▸ SUPPLIED MATERIAL:
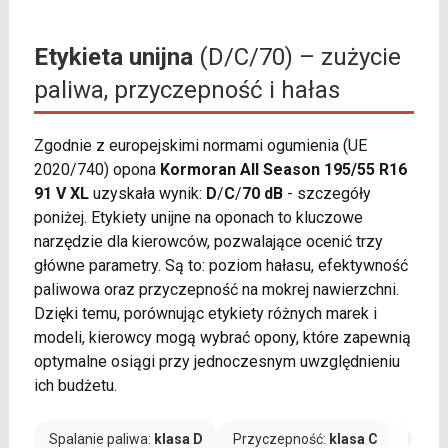
Etykieta unijna
(D/C/70) – zużycie
paliwa, przyczepność i hałas
Zgodnie z europejskimi normami ogumienia (UE
2020/740) opona
Kormoran All Season 195/55 R16
91 V XL
uzyskała wynik:
D
/
C
/
70 dB
- szczegóły
poniżej. Etykiety unijne na oponach to kluczowe
narzędzie dla kierowców, pozwalające ocenić trzy
główne parametry. Są to: poziom hałasu, efektywność
paliwowa oraz przyczepność na mokrej nawierzchni.
Dzięki temu, porównując etykiety różnych marek i
modeli, kierowcy mogą wybrać opony, które zapewnią
optymalne osiągi przy jednoczesnym uwzględnieniu
ich budżetu.
Spalanie paliwa:
klasa D
Przyczepność:
klasa C
Hałas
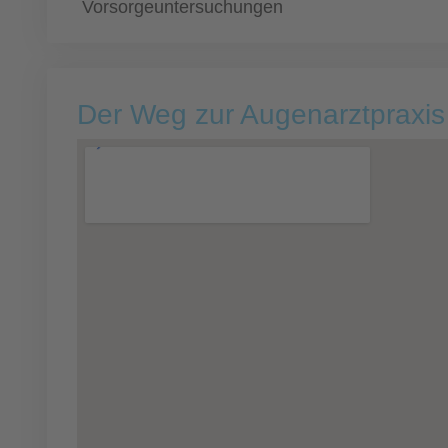
Vorsorgeuntersuchungen
Der Weg zur Augenarztpraxis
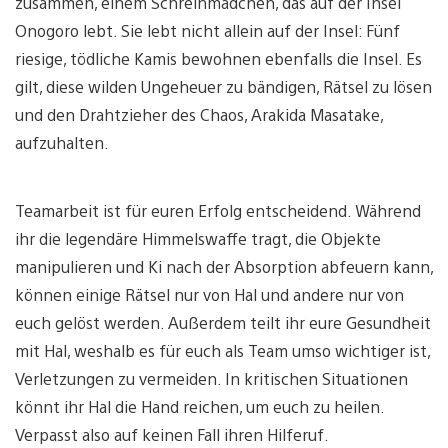
zusammen, einem Schreinmädchen, das auf der Insel
Onogoro lebt. Sie lebt nicht allein auf der Insel: Fünf
riesige, tödliche Kamis bewohnen ebenfalls die Insel. Es
gilt, diese wilden Ungeheuer zu bändigen, Rätsel zu lösen
und den Drahtzieher des Chaos, Arakida Masatake,
aufzuhalten.
Teamarbeit ist für euren Erfolg entscheidend. Während
ihr die legendäre Himmelswaffe tragt, die Objekte
manipulieren und Ki nach der Absorption abfeuern kann,
können einige Rätsel nur von Hal und andere nur von
euch gelöst werden. Außerdem teilt ihr eure Gesundheit
mit Hal, weshalb es für euch als Team umso wichtiger ist,
Verletzungen zu vermeiden. In kritischen Situationen
könnt ihr Hal die Hand reichen, um euch zu heilen.
Verpasst also auf keinen Fall ihren Hilferuf.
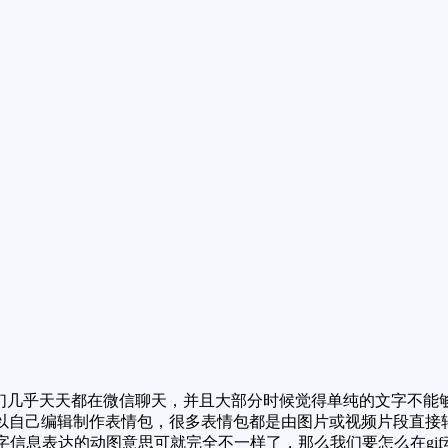
？我们几乎天天都在微信聊天，并且大部分时候觉得单纯的文字不
以自己编辑制作表情包，很多表情包都是由图片或视频片段直接
文字信息表达的动图意思可就完全不一样了，那么我们要怎么在gi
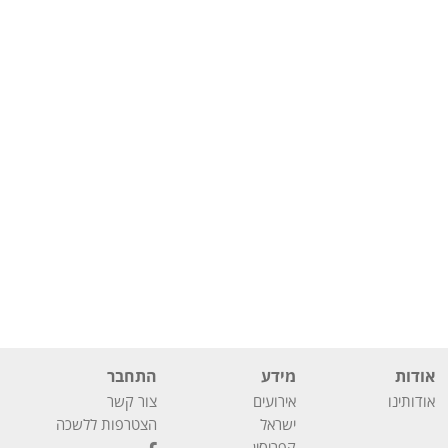
אודות
מידע
התחבר
אודותינו
אירועים
צור קשר
ישראל
הצטרפות ללשכה
קפריסין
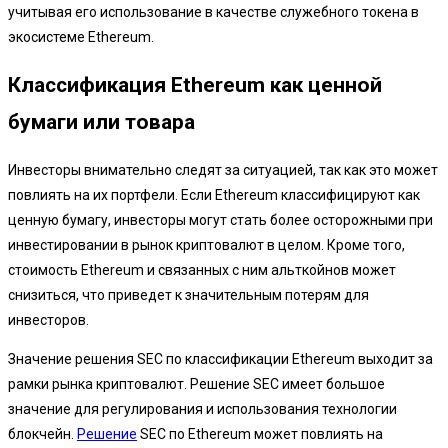
учитывая его использование в качестве служебного токена в
экосистеме Ethereum.
Классификация Ethereum как ценной
бумаги или товара
Инвесторы внимательно следят за ситуацией, так как это может
повлиять на их портфели. Если Ethereum классифицируют как
ценную бумагу, инвесторы могут стать более осторожными при
инвестировании в рынок криптовалют в целом. Кроме того,
стоимость Ethereum и связанных с ним альткойнов может
снизиться, что приведет к значительным потерям для
инвесторов.
Значение решения SEC по классификации Ethereum выходит за
рамки рынка криптовалют. Решение SEC имеет большое
значение для регулирования и использования технологии
блокчейн.
Решение
SEC по Ethereum может повлиять на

▸ EXERCISE DETAILS:
Tally the lines in the records above that contain the word "paliwa". Write the number and nothing else.

▸ SOLUTION TO THIS PROBLEM:
2